Viewpoint by Ted Jackson — Making a difference that matters: Moving on community engagement

Enthusiastic, energetic and capable — that’s how Ottawa environmentalist John Dance described a crew of Carleton student-volunteers who planted nearly 200 trees along the Rideau River Nature Trail as a Carleton Serves project in September.

His colleague, sustainability advocate Rebecca Aird, praised another student team that built a sandbox beside a children’s garden so that parents can bring their youngest children to the site. Another group volunteered at the farmers’ market on Main Street.

“With so many cultural influences driving the notion that bigger is better and that fame, money and power are the things to aspire to, it is incredibly inspiring to spend time with young adults who really ‘get’ the community thing,” says Aird.

Not only did they get the community thing, the student volunteers actually made viable improvements to the local environment.

It’s just one of the many ways that Carleton students, staff and faculty are making a difference that matters.

Norah Vollmer, in the Provost’s Office, is a volunteer on the school council at her son’s school and on the Ottawa-Carleton Assembly of School Councils. She has helped design a project that will look at strategies to encourage more parents to get involved in their child’s education as well as participate in governance and policy decisions of the school. If successful, the project would produce an online resource kit and could be implemented across the province.

Making a difference drives Jarratt Best, the award-winning student director of Rise and Flow, a Carleton summer camp for pre-and early teens from disadvantaged neighbourhoods. Supported by Telus and the Community Foundation, Rise and Flow helps build the campers’ confidence and skills in music, dance and sports. It also demystifies the university environment for them — which could mean that in eight to 10 years, some of these kids may be Carleton students.

And then there’s the contingent of Architecture and Industrial Design students — and their instructors Marco Frascari, Stephen Fai, Sheryl Boyle and Thomas Garvey — who decided to get involved with the Carleton-Batawa project. As a result, they developed creative designs last summer aimed at the revitalization of the former shoe factory, housing stock, the ski hill and community lands in the rural Eastern Ontario town. As project director Katherine Graham has signaled, Batawa’s long-term prospects depend on sustainable livelihoods and economic activity — and Carleton will be there every step of the way.

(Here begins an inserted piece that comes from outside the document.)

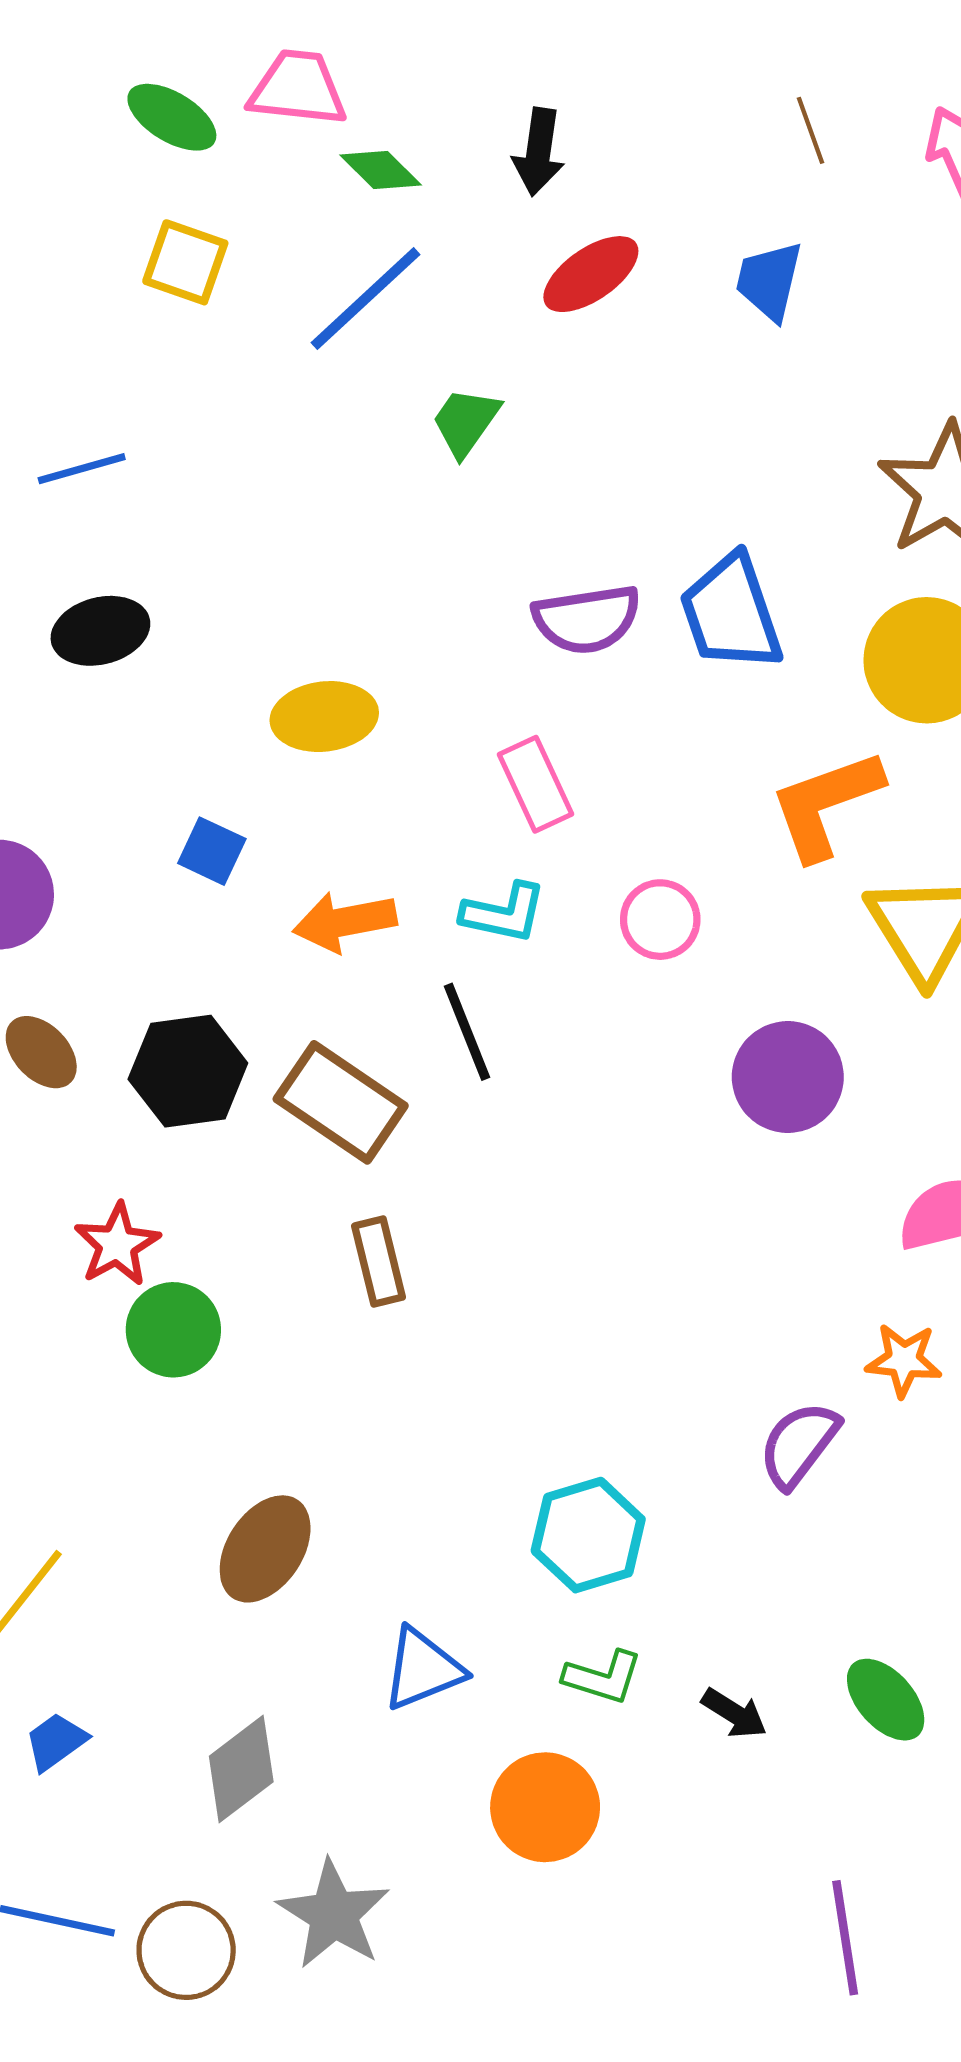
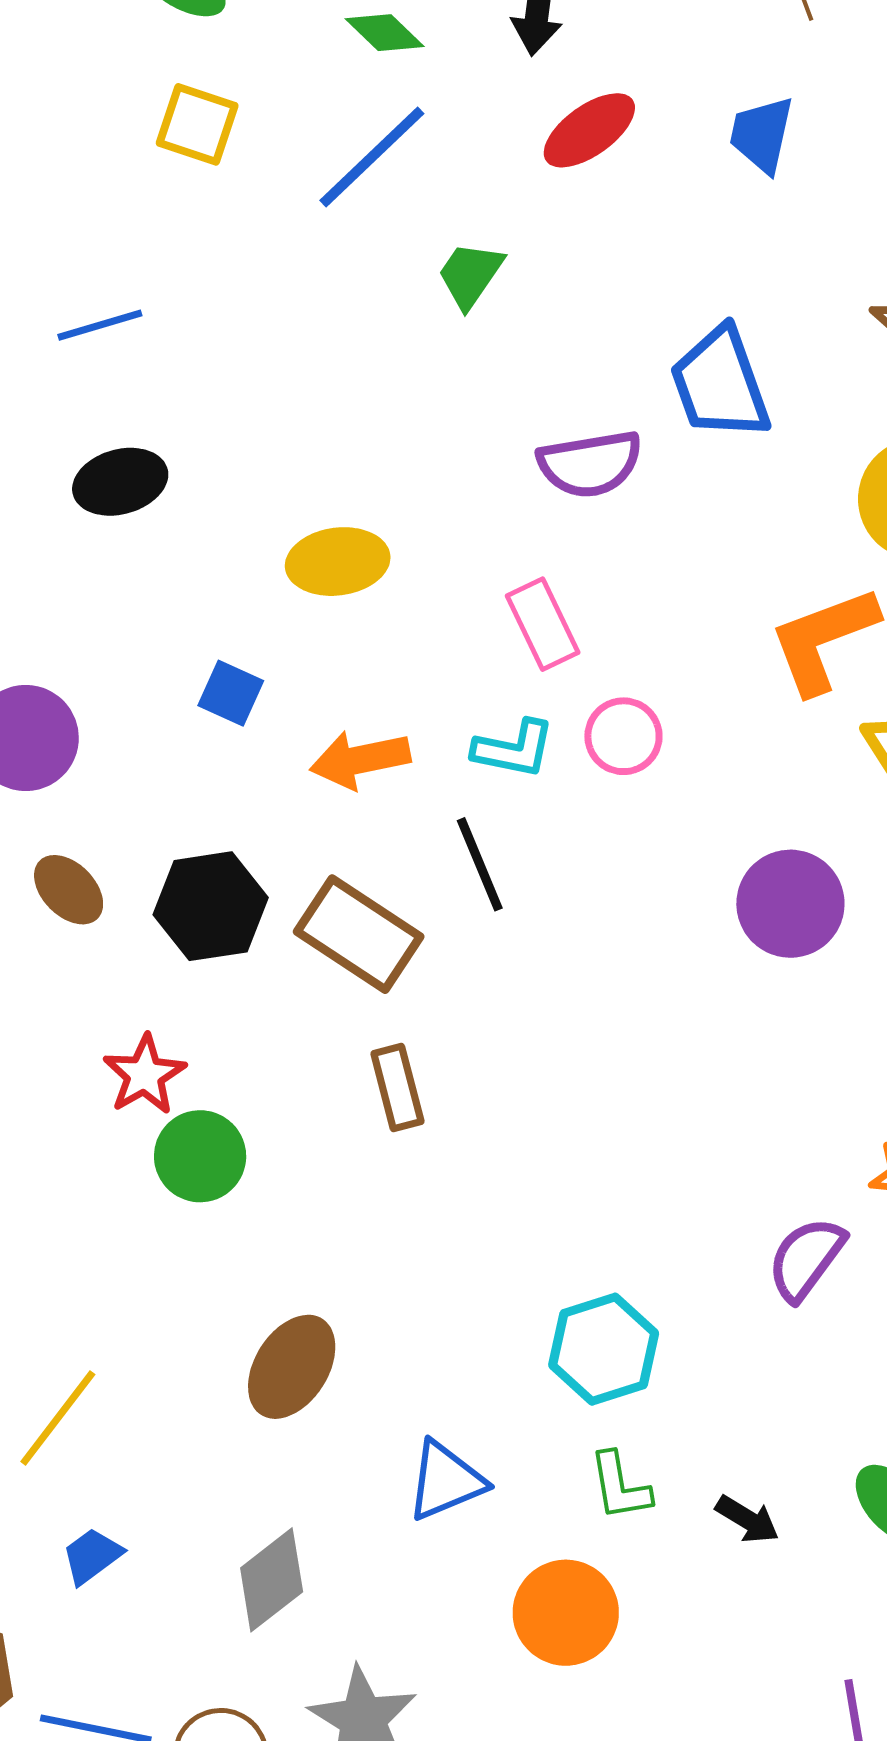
blue trapezoid: (731, 613) -> (720, 384), moved
pink circle: (660, 920) -> (623, 736), moved
green L-shape: (603, 1677) -> (620, 1486), turned 64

Incubating successful technology businesses in the Ottawa region is the mission of Carleton’s Lead to Win program — the brainchild of Engineering and Business Prof. Tony Bailetti. Through mentoring, training and networking, LTW is nurturing the growth of 49 startup enterprises. Part of Carleton’s Talent First Network and funded by the Government of Ontario, LTW is strengthened by access to Coral CEA, an ecosystem that helps commercialize IT applications and is itself supported by IBM, Nortel, Carleton and the IT Association of Canada.

These initiatives, and hundreds more across campus, are generating short-term results and long-term benefits for the community.

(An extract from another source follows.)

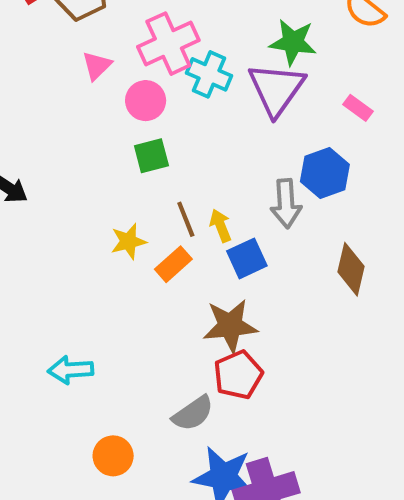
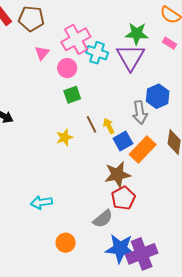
pink rectangle: (358, 108) -> (170, 43), moved
orange rectangle: (173, 264) -> (143, 150), moved, size x1.5

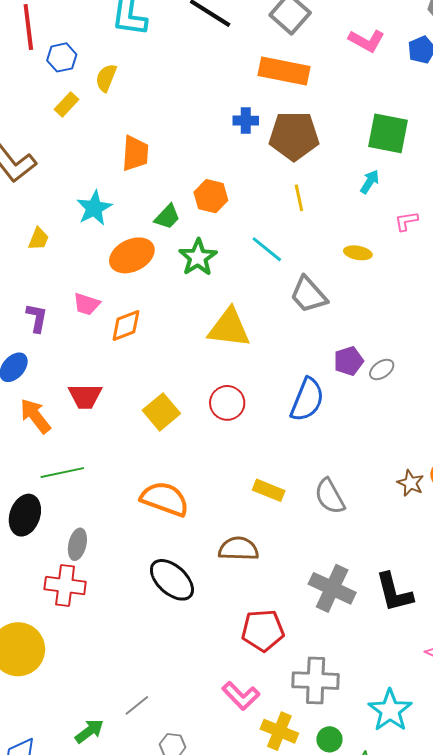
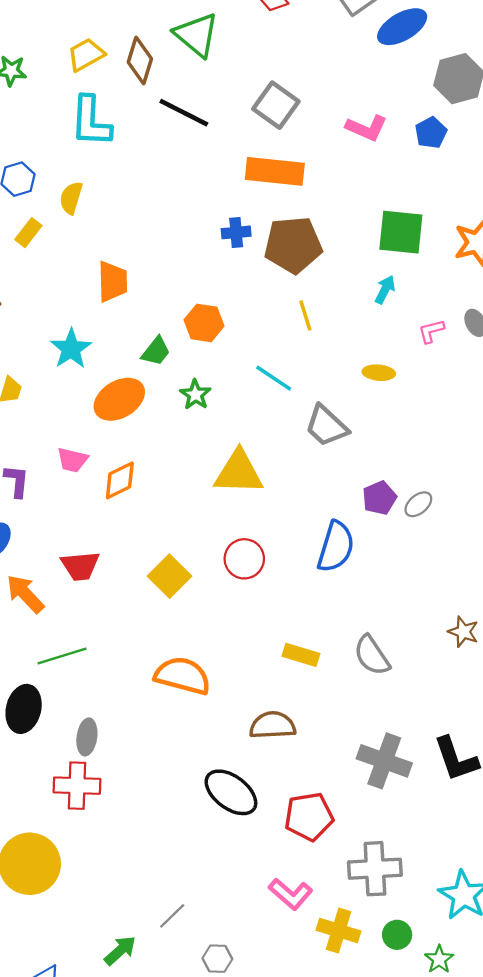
green star: (198, 257) -> (195, 395), size x0.7
black ellipse: (172, 580) -> (231, 792), moved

Meanwhile, the university is taking steps to strengthen its “machinery” of community engagement. As part of the implementation of the university’s strategic plan Defining Dreams, working groups of deans are studying how to expand co-op and field placements across the city, and how to increase and deepen the university’s partnerships with local institutions.

Peter Andree (political science) and Karen Schwartz (social work) are working with Carol Miles and the Educational Development Centre to strengthen faculty skills and tools in community-engaged teaching. Jan Patterson, Joe Lipsett and the Student Experience Office continue to expand the Carleton Serves program. Ryan Flannagan in the Office of Student Affairs has led a university-wide effort to make it possible, as part of Carleton Complete, for students to request a formal record of their co-curricular achievements, including volunteering. Bessa Whitmore and other members of the Community-Based Research Network of Ottawa are working with Luc Lalonde in the Technology Transfer Office to develop a Wiki that matches community-defined projects with university courses, research centres and volunteers.

Carleton has also taken a leadership role among other universities. In recent months, the Faculty of Public Affairs has co-sponsored pan-Canadian symposiums on community-based research and on community service learning, in the process identifying best practices and strengthening nationwide networking in these fields.

Community engagement at Carleton is moving forward. There is still, of course, much to be done. As we proceed, it is important that we focus not only on how engagement enhances the student experience and their success. We also must measure how we are making a difference in the community.

Asking our partners what matters to them is essential to their success, and to ours.

Ted Jackson is Carleton’s Associate Dean (Research and Graduate Affairs), Faculty of Public Affairs and Chair of the Initiative for Community-University Engagement.